Lidl has confirmed it is expanding its MVNO business beyond Germany, Austria and Switzerland, with ambitions to roll out a mobile service across up to 30 countries where Lidl operates, including the UK, US, France and Spain. Rather than building costly infrastructure, Lidl will operate as a mobile virtual network operator, using existing telecoms infrastructure rather than building its own network.
The commercial logic is clear enough. The plans will be delivered through the Lidl Plus app, which already has more than 100 million users globally, meaning Lidl does not need to build an audience from scratch. It already has one, and it already has those people’s trust as a value brand. Bolt on a SIM card, and you have a fairly compelling product for a certain type of customer.
For anyone who has spotted Lidl Connect while shopping in Germany or Austria, the idea of seeing it land in Ireland probably feels intuitive. Lidl is already here, it is already trusted, and Irish consumers have shown a clear appetite for budget telecoms. On the surface, it looks like a natural fit.
The reality of the Irish market, though, is a bit more complicated.
Ireland Does Not Really Need More Competition
When Gomo launched in Ireland, it effectively started a race to the bottom on mobile pricing, and that race has not stopped. Before Gomo arrived, €20 for prepay and around €30 per month for bill pay SIM-only was pretty standard. Today you can pick up a plan from 48 and Clear Mobile for €12.99 any day of the week, with prices rarely creeping above €14.99. By European standards, that is genuinely competitive, and it happened without a supermarket MVNO in sight.
For Lidl to make a meaningful entrance here, it would need to come in at something like €7.99 to cause a stir. It would almost certainly hoover up customers, particularly among existing Lidl shoppers who already use the Lidl Plus app. But at that price point, the question of profitability becomes a real one. MVNOs are not especially high-margin businesses at the best of times, and Ireland is a small market with a population of just over five million. The numbers would need to stack up, and it is not obvious they would, at least not in the short term.
The Consolidation Picture Complicates Things Further
Alongside Lidl’s expansion news, there is also significant consolidation happening in the Irish mobile market that is worth understanding. There are strong rumours that Three Ireland and Virgin Media will either merge or announce plans to do so before the end of this year. Liberty Global is said to be in talks to acquire Three Ireland for up to €1.5 billion, which would mark a significant reshaping of the Irish telecoms landscape.

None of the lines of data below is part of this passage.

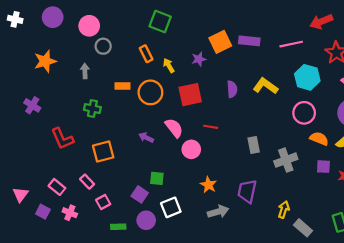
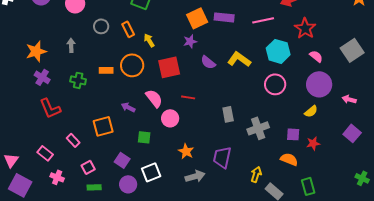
gray circle: (103, 46) -> (101, 26), moved
purple star: (199, 59) -> (190, 41), moved
orange star: (45, 61) -> (36, 51), moved
orange rectangle: (122, 86) -> (106, 70), moved
purple semicircle: (232, 89) -> (208, 62), turned 133
purple cross: (32, 105) -> (42, 77), moved
orange semicircle: (319, 139) -> (289, 159), moved
orange square: (103, 152) -> (103, 126), moved
green square: (157, 178) -> (144, 137), moved
pink rectangle: (87, 182) -> (73, 140), moved
purple square: (43, 212) -> (20, 185), moved, size x1.6
green rectangle: (118, 227) -> (94, 187), moved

This echoes what happened in the UK, where Three and Vodafone merged under CK Hutchison, a move that saw the conglomerate pull back from mobile to focus on its ports business. When O2 and Three merged in Ireland previously, competition regulators insisted on conditions that brought new operators to the table; iD Mobile through Carphone Warehouse and Virgin Media through its broadband base. Both iD Mobile and Carphone Warehouse are now gone, and Virgin Media is the entity now seeking to consolidate further rather than expand.

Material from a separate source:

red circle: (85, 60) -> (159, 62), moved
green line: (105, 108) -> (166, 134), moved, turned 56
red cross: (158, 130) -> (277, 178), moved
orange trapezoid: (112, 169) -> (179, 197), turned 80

The broader point is that the Irish market is currently consolidating, not opening up. Analysts have noted that Lidl’s entry into additional markets could intensify competition for established telecoms providers, particularly as new entrants focus on lower-cost, app-based services, but that analysis applies most cleanly to larger, less consolidated markets. Regulators looking at a further Three and Virgin merger may well require remedies that reshape the competitive landscape again, but Lidl entering as a small MVNO would not obviously solve whatever structural concerns emerge from that process.
So Will It Happen?
Lidl already operates in Ireland, so the country sits within the theoretical scope of Schwarz Group’s global MVNO ambitions. If the rollout goes well in larger priority markets, it will probably arrive here eventually. But Ireland is a small market, prices are already low, and the competitive dynamics are shifting in ways that do not obviously roll out a welcome mat. For now, it feels like a case of watch this space rather than brace for impact.